H100 Pricing Drives Cloud Split
Samiur Rahman, CEO of Heyday, on building a production-grade AI stack
This pricing gap is why GPU clouds like CoreWeave broke open the market. For a company like Heyday, H100s are not a nice to have expense, they are the machine that runs fine tuning and model serving. If AWS charges roughly $3.93 per H100 hour on p5 while CoreWeave has been quoted around $2 to $4 per H100 hour depending on configuration, the hyperscaler premium is big enough to outweigh AWS reliability for many startup workloads.
-
The practical split is cheap training on NeoClouds, reliable inference on AWS. Another ML team described AWS as the place to pay the AWS tax for mature deployment, while Lambda and CoreWeave won training clusters on lower per GPU pricing and better willingness to customize interconnect and cluster setup.
-
CoreWeave did not win by having a different H100. It won by wrapping H100s in production features that looked enough like AWS, including Kubernetes, autoscaling, networking, and public APIs, while still undercutting hyperscaler pricing.
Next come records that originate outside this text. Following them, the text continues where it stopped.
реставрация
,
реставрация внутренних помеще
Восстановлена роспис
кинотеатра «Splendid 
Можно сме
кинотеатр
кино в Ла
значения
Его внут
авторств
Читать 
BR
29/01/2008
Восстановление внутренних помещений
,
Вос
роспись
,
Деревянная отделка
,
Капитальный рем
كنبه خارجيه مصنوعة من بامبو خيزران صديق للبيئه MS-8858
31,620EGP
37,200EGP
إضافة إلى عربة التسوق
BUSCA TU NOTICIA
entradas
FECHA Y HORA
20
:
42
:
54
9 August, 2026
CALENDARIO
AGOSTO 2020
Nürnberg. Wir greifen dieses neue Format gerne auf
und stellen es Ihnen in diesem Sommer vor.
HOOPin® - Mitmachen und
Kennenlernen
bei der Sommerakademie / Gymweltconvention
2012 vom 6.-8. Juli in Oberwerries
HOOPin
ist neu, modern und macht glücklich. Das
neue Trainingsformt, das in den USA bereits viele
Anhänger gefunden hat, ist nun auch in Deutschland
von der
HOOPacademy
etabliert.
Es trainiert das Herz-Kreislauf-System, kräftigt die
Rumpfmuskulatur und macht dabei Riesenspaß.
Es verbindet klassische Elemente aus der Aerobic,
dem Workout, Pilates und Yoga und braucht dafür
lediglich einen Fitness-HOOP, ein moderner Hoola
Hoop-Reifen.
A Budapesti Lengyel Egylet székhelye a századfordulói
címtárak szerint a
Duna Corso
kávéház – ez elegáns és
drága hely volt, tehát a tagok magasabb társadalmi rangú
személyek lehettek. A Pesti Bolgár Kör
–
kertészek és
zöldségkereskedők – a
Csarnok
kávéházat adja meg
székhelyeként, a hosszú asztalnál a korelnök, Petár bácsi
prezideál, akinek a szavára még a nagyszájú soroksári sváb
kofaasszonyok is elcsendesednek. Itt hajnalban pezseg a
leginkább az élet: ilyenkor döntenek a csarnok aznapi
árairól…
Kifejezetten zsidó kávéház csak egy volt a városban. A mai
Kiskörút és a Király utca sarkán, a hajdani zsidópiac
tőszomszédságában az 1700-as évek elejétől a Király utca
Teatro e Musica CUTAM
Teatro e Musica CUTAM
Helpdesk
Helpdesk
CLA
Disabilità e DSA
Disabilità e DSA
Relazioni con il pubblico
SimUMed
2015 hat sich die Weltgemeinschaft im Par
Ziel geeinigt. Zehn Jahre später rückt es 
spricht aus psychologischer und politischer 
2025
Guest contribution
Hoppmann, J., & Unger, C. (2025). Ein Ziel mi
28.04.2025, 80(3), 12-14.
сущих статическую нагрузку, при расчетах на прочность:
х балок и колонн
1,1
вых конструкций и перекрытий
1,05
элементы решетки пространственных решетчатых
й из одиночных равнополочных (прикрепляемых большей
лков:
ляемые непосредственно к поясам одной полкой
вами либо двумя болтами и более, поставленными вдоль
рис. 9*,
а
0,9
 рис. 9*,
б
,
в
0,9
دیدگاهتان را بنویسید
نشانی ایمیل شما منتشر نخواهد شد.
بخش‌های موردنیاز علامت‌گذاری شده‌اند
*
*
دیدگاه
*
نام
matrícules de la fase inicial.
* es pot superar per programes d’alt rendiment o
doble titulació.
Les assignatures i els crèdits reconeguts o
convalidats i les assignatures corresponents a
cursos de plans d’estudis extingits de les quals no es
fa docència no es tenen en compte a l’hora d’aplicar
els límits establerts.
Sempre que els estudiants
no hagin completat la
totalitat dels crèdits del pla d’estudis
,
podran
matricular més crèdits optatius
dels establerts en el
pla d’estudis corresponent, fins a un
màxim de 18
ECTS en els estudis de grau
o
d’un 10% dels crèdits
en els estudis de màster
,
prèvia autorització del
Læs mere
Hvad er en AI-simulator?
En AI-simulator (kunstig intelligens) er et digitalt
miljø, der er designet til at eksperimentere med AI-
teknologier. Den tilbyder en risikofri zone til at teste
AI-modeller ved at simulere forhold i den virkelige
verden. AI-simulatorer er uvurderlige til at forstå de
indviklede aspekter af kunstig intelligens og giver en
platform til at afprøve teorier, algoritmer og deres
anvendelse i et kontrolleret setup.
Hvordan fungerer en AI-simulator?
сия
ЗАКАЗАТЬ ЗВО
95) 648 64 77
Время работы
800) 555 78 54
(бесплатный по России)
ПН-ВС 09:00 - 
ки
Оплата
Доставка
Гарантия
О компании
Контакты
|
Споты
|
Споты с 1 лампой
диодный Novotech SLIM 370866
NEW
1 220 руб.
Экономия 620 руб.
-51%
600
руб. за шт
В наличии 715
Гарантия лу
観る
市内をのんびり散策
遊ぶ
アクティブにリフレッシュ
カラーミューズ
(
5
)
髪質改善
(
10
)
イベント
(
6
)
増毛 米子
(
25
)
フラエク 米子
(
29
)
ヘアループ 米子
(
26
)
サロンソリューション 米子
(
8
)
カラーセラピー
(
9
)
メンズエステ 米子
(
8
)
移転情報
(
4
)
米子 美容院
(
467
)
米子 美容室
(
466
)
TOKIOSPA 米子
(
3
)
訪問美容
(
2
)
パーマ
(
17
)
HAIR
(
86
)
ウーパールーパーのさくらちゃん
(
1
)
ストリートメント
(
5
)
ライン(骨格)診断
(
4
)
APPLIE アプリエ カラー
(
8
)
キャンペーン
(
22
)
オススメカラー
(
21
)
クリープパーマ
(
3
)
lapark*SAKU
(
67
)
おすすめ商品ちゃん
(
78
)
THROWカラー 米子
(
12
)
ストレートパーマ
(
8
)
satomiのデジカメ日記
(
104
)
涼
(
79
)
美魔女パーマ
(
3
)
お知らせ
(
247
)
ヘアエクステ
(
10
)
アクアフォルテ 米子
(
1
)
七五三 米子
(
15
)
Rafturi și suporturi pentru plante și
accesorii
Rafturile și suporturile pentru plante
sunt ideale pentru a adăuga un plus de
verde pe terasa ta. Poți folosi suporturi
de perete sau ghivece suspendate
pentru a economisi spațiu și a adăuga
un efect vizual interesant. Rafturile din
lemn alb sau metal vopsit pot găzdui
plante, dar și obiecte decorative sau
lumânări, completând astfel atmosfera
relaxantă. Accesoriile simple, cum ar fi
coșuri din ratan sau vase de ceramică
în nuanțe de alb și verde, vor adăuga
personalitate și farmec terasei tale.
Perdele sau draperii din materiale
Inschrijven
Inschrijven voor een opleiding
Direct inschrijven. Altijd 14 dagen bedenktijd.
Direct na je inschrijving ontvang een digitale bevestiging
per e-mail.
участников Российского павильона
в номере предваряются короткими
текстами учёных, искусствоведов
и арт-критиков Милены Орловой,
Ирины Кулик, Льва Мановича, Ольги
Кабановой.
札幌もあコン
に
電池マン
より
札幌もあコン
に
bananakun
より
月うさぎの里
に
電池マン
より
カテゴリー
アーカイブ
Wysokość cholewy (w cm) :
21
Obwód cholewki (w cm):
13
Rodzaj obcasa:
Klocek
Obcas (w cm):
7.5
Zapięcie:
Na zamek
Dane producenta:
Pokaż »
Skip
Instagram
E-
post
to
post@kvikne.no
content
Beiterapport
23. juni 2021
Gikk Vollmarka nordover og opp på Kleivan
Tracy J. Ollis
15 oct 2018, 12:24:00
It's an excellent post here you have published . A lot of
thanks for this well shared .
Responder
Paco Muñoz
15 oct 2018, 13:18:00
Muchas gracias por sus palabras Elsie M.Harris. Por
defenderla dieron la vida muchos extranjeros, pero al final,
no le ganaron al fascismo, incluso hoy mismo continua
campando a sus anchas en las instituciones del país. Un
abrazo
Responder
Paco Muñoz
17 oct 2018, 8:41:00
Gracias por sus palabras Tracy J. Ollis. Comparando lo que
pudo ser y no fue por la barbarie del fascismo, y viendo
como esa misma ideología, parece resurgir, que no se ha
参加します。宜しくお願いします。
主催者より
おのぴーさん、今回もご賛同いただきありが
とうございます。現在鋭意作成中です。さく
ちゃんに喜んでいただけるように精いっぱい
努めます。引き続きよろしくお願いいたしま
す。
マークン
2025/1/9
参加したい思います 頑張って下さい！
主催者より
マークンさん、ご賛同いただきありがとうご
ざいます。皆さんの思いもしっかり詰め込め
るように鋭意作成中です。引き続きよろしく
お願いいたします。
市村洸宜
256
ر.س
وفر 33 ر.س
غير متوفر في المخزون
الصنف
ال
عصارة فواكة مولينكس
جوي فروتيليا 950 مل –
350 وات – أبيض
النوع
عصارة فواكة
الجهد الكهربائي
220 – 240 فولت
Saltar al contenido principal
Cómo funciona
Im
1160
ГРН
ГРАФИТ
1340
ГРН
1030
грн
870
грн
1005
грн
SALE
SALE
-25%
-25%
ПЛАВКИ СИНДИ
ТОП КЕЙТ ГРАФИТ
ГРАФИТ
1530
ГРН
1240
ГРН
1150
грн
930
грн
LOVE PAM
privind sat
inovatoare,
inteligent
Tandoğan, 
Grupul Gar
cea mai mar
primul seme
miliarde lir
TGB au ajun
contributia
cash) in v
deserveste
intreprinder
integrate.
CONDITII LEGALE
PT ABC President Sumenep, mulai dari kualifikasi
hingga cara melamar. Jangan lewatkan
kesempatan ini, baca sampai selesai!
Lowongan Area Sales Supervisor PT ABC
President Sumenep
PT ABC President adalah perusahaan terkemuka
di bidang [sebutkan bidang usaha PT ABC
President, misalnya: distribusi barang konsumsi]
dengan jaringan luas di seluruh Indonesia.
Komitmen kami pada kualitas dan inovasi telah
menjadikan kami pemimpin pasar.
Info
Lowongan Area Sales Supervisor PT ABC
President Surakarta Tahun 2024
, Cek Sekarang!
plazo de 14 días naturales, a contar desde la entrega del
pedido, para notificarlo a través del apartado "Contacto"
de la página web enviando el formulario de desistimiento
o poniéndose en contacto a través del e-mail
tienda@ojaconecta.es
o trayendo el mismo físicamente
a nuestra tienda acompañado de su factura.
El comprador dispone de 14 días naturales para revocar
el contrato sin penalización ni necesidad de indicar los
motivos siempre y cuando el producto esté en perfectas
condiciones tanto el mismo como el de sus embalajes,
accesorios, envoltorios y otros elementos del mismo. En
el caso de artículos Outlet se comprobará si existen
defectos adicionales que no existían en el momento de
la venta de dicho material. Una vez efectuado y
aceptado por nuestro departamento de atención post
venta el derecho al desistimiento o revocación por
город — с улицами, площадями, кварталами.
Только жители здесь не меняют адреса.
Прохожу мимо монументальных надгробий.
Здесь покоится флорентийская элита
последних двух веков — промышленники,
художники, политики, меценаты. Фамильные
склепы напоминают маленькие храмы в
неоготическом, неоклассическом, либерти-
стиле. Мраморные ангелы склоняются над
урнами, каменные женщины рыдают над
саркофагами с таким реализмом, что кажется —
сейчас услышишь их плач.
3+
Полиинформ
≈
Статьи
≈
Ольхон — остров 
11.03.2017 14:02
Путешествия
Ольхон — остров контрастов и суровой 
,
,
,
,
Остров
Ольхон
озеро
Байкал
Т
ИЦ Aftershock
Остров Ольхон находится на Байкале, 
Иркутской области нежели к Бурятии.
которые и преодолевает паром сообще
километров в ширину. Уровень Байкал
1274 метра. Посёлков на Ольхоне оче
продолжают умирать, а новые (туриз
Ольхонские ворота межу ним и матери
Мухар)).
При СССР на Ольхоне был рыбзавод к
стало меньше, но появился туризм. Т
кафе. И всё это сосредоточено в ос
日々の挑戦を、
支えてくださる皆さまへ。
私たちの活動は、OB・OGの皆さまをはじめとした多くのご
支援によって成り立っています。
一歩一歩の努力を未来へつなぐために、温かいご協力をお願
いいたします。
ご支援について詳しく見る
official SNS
That let teams move Docker workloads over without rebuilding their stack.
-
Groq points to the next step in the market. Instead of renting the same Nvidia GPU more cheaply, it sells inference on custom chips through a token priced API. That matters because once buyers care more about tokens per second and cost per token than raw GPU access, Nvidia cloud pricing becomes less central.
The market is heading toward a clean split. Hyperscalers will keep the most reliability sensitive workloads, NeoClouds will keep winning whenever GPU hours are compared line by line, and specialized inference clouds like Groq will pull off the highest volume serving jobs if they keep delivering much faster output at competitive unit cost.